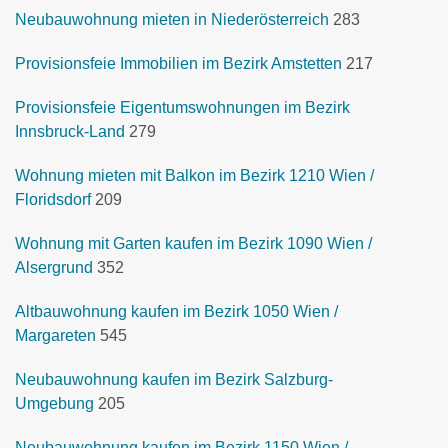
Neubauwohnung mieten in Niederösterreich
283
Provisionsfeie Immobilien im Bezirk Amstetten
217
Provisionsfeie Eigentumswohnungen im Bezirk
Innsbruck-Land
279
Wohnung mieten mit Balkon im Bezirk 1210 Wien /
Floridsdorf
209
Wohnung mit Garten kaufen im Bezirk 1090 Wien /
Alsergrund
352
Altbauwohnung kaufen im Bezirk 1050 Wien /
Margareten
545
Neubauwohnung kaufen im Bezirk Salzburg-
Umgebung
205
Neubauwohnung kaufen im Bezirk 1150 Wien /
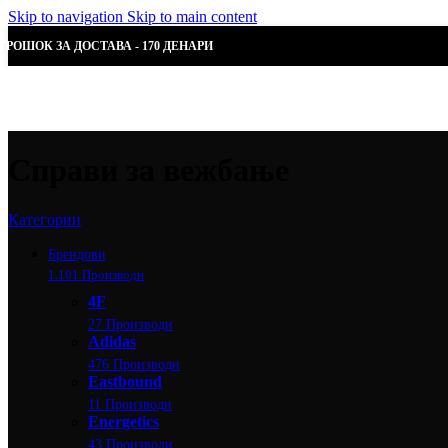
Skip to navigation
Skip to main content
ТРОШОК ЗА ДОСТАВА - 170 ДЕНАРИ
Справи за вежбање
Категории
Брендови
1.101 Производи
4F
27 Производи
Adidas
476 Производи
Eastbound
11 Производи
Energetics
43 Производи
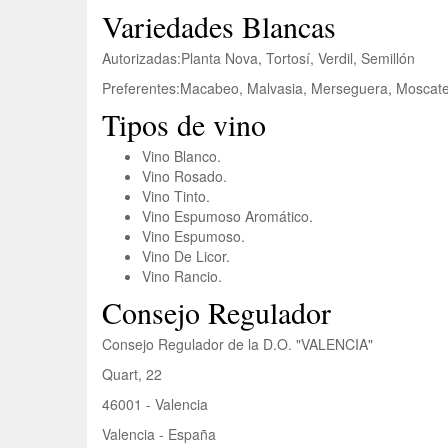
Variedades Blancas
Autorizadas:
Planta Nova, Tortosí, Verdil, Semillón
Preferentes:
Macabeo, Malvasia, Merseguera, Moscatel
Tipos de vino
Vino Blanco.
Vino Rosado.
Vino Tinto.
Vino Espumoso Aromático.
Vino Espumoso.
Vino De Licor.
Vino Rancio.
Consejo Regulador
Consejo Regulador de la D.O. "VALENCIA"
Quart, 22
46001 - Valencia
Valencia - España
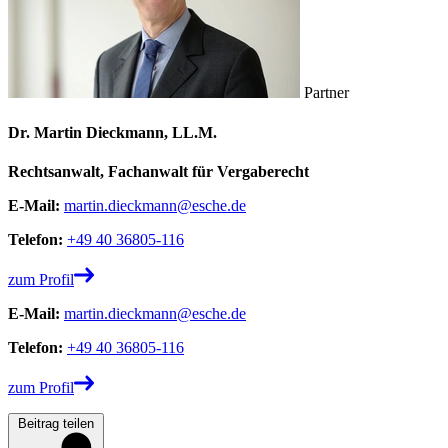
Partner
Dr. Martin Dieckmann, LL.M.
Rechtsanwalt, Fachanwalt für Vergaberecht
E-Mail:
martin.dieckmann@esche.de
Telefon:
+49 40 36805-116
zum Profil
E-Mail:
martin.dieckmann@esche.de
Telefon:
+49 40 36805-116
zum Profil
Beitrag teilen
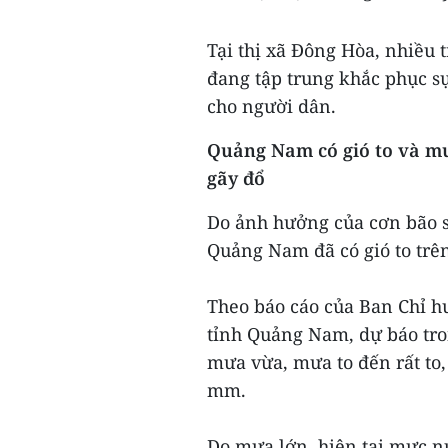
Tại thị xã Đông Hòa, nhiều t
đang tập trung khắc phục sự
cho người dân.
Quảng Nam có gió to và mư
gãy đổ
Do ảnh hưởng của cơn bão số
Quảng Nam đã có gió to trê
Theo báo cáo của Ban Chỉ h
tỉnh Quảng Nam, dự báo tron
mưa vừa, mưa to đến rất to
mm.
Do mưa lớn, hiện tại mực nư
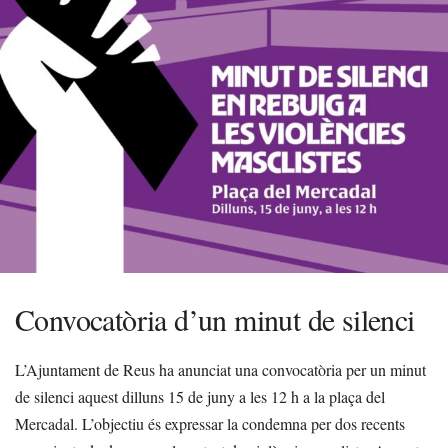
Convocatòria d’un minut de silenci
L’Ajuntament de Reus ha anunciat una convocatòria per un minut
de silenci aquest dilluns 15 de juny a les 12 h a la plaça del
Mercadal. L’objectiu és expressar la condemna per dos recents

········

* What is being asked
From the material above, please return each line containing "minut".

* The completed task
Convocatòria d’un minut de silenci
L’Ajuntament de Reus ha anunciat una convocatòria per un minut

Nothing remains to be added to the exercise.